Qualified Immunity

Prison Guard Who Hid While Inmate Raped a Nurse Cannot Be Sued, Federal Court Rules

The 7th Circuit said the guard is protected by qualified immunity.


A federal court has ruled that a prison guard who flouted protocol and unshackled an inmate, who then terrorized a local hospital, cannot be sued in connection with the incident.

Writing for a unanimous three-judge panel, Judge Frank H. Easterbrook of the U.S. Court of Appeals for the 7th Circuit Court ruled that while the officer, Shawn Loomis, is a "feckless coward," current case law has not "clearly established that permitting a prisoner to escape violates the Constitution." Loomis is thus protected by qualified immunity, a legal doctrine which effectively holds that public servants can only face civil suits if the conduct in question has explicitly been ruled unconstitutional in an earlier case.

On May 8, 2017, Tywon Salters, an inmate at the Kane County Jail, drank hydrogen peroxide and ate a jail-issued sandal in an apparent suicide attempt. He was then transferred to the Delnor Community Hospital and put under Loomis's supervision. Loomis unshackled Salters on multiple occasions, leaving him unsupervised and allowing him to walk around the hospital without restriction. On May 13, during one such instance, Loomis removed Salters's restraints for at least 30 minutes; the inmate then stole Loomis's handgun, which was not holstered. Loomis failed to subdue Salters, and did not alert hospital security personnel of the situation. Instead, Loomis ran and hid in a closet.

Salters then forced a nurse to remove her clothes so he could put them on. He then took another nurse to a hospital decontamination room, where he raped her at gunpoint. After a standoff with a SWAT team, Salters was shot and killed.

Victoria Weiland and Deanna Chrones, who were patients at the hospital at the time of the incident, sued Loomis, arguing that they have suffered post-traumatic stress and anxiety as a result of Loomis' negligence. The U.S. District Court for the Northern District of Illinois, Eastern Division, sided with Weiland and Chrones.

Last month, the 7th Circuit overturned that ruling. In his opinion, Judge Easterbrook rejected Weiland and Chrones' claims that Loomis violated their 14th Amendment rights, observing that "the Due Process Clause generally does not condemn official negligence."
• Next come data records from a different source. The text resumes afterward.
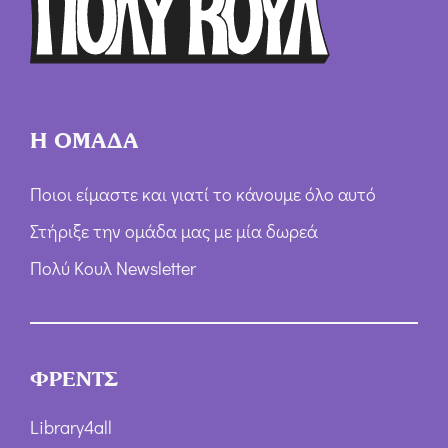
ω
ν
*
Η ΟΜΑΔΑ
Ποιοι είμαστε και γιατί το κάνουμε όλο αυτό
Στήριξε την ομάδα μας με μία δωρεά
Πολύ Κουλ Newsletter
ΦΡΕΝΤΣ
Library4all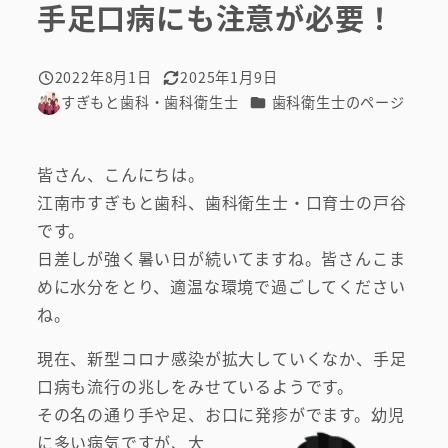
手足口病にも注意が必要！
2022年8月1日
2025年1月9日
投稿日
更新日
カテゴリー
すぎもと歯科・歯科衛生士
歯科衛生士のページ
著
者
皆さん、こんにちは。
江南市すぎもと歯科、歯科衛生士・口育士の戸谷
です。
日差しが強く暑い日が続いてますね。皆さんこま
めに水分をとり、適温な環境で過ごしてください
ね。
現在、新型コロナ感染が拡大していくなか、手足
口病も流行の兆しをみせているようです。
その名の通り手や足、お口に発疹がでます。
幼児
に多い病気ですが、大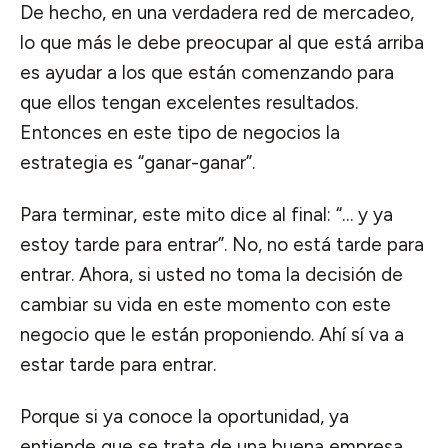
De hecho, en una verdadera red de mercadeo,
lo que más le debe preocupar al que está arriba
es ayudar a los que están comenzando para
que ellos tengan excelentes resultados.
Entonces en este tipo de negocios la
estrategia es “ganar-ganar”.
Para terminar, este mito dice al final: “… y ya
estoy tarde para entrar”. No, no está tarde para
entrar. Ahora, si usted no toma la decisión de
cambiar su vida en este momento con este
negocio que le están proponiendo. Ahí sí va a
estar tarde para entrar.
Porque si ya conoce la oportunidad, ya
entiende que se trata de una buena empresa,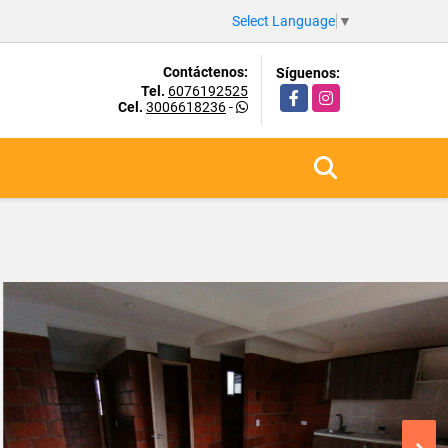
Select Language
▼
Contáctenos:
Síguenos:
Tel.
6076192525
Facebook
Instagram
Cel.
3006618236
-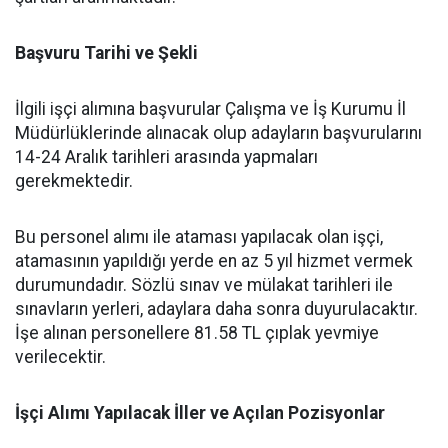
Başvuru Tarihi ve Şekli
İlgili işçi alımına başvurular Çalışma ve İş Kurumu İl
Müdürlüklerinde alınacak olup adayların başvurularını
14-24 Aralık tarihleri arasında yapmaları
gerekmektedir.
Bu personel alımı ile ataması yapılacak olan işçi,
atamasının yapıldığı yerde en az 5 yıl hizmet vermek
durumundadır. Sözlü sınav ve mülakat tarihleri ile
sınavların yerleri, adaylara daha sonra duyurulacaktır.
İşe alınan personellere 81.58 TL çıplak yevmiye
verilecektir.
İşçi Alımı Yapılacak İller ve Açılan Pozisyonlar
But the bulk of Judge Easterbrook's opinion centered on whether or not Loomis should enjoy qualified immunity. At the heart of the matter is a 7th Circuit precedent known as DeShaney v. Winnebago County Department of Social Services (1988), in which the mother of a four-year-old boy sued the government for failing to remove him from his father's custody. Joshua DeShaney, the child, was rendered mentally retarded after he was repeatedly beaten by his dad. In that case, the 7th Circuit ruled that the government is not required to shield people from private actors.

Yet under the "state-created danger exception," a principle affirmed by the 7th Circuit in Wilson-Trattner v. Campbell (2017), civil servants can be held liable for actively increasing the danger the public faces. That's the principle that led the district court to rule that Loomis should not be granted qualified immunity. According to Judge Amy J. St. Eve, the women suing the prison guard "sufficiently alleged that Defendant Loomis' affirmative actions propelled them into a danger that they would not have otherwise faced" when he carelessly released Salters from restraints, and made no effort to stop his attack.

This is too general, ruled Judge Easterbrook, who countered that qualified immunity must be granted unless constitutional rights have been "defined with specificity." He noted that "other litigants have argued that the Constitution requires guards to prevent escapes," but "every appellate court that has considered the possibility has rejected it as incompatible with DeShaney."

"The search is for an appropriate level of generality, not the most particular conceivable level," Easterbrook wrote. "And the level of generality is appropriate when it establishes the rule in a way that tells a public employee what the Constitution requires in the situation that employee faces."

The 7th Circuit's decision highlights the cyclical nature of qualified immunity, in that it requires near-identical precedent in order to hold civil servants accountable.